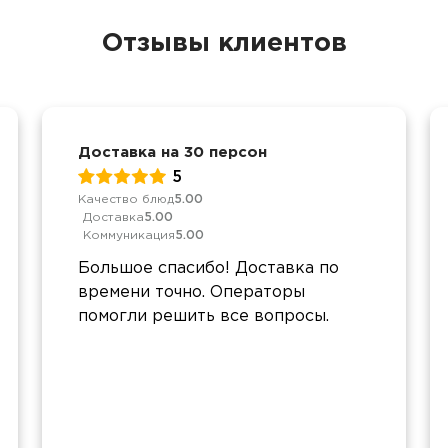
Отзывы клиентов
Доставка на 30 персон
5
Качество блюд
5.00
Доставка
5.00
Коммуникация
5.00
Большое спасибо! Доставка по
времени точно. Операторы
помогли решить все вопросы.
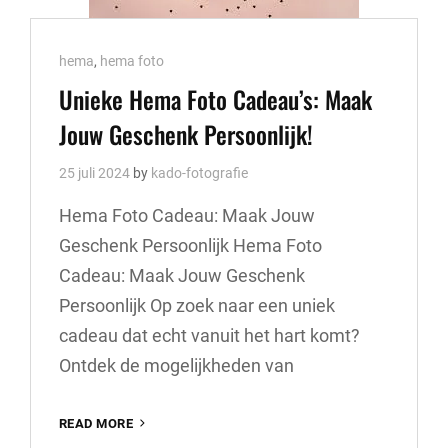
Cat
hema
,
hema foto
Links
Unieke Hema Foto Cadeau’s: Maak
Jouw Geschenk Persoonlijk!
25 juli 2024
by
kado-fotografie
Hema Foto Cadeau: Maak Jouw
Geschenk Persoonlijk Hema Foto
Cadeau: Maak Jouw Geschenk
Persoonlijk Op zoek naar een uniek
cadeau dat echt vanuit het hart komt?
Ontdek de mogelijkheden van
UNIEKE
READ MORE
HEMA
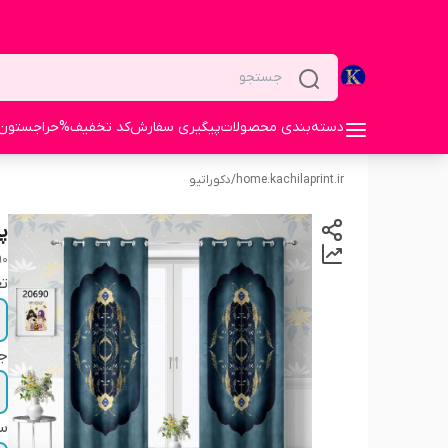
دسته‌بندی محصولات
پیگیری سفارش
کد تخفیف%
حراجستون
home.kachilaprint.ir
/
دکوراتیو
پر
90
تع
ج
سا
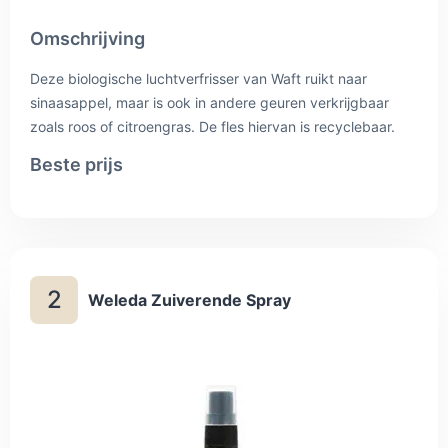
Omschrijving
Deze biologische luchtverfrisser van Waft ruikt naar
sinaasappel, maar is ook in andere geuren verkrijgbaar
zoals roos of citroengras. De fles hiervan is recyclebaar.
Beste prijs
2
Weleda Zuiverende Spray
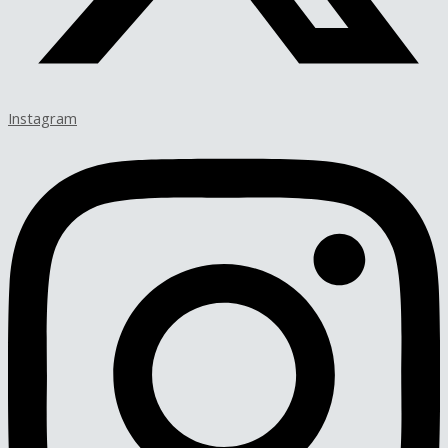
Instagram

Your task:
Count the lines in the entries above that hold the string "naar", and give that count without any other text.

Response:
2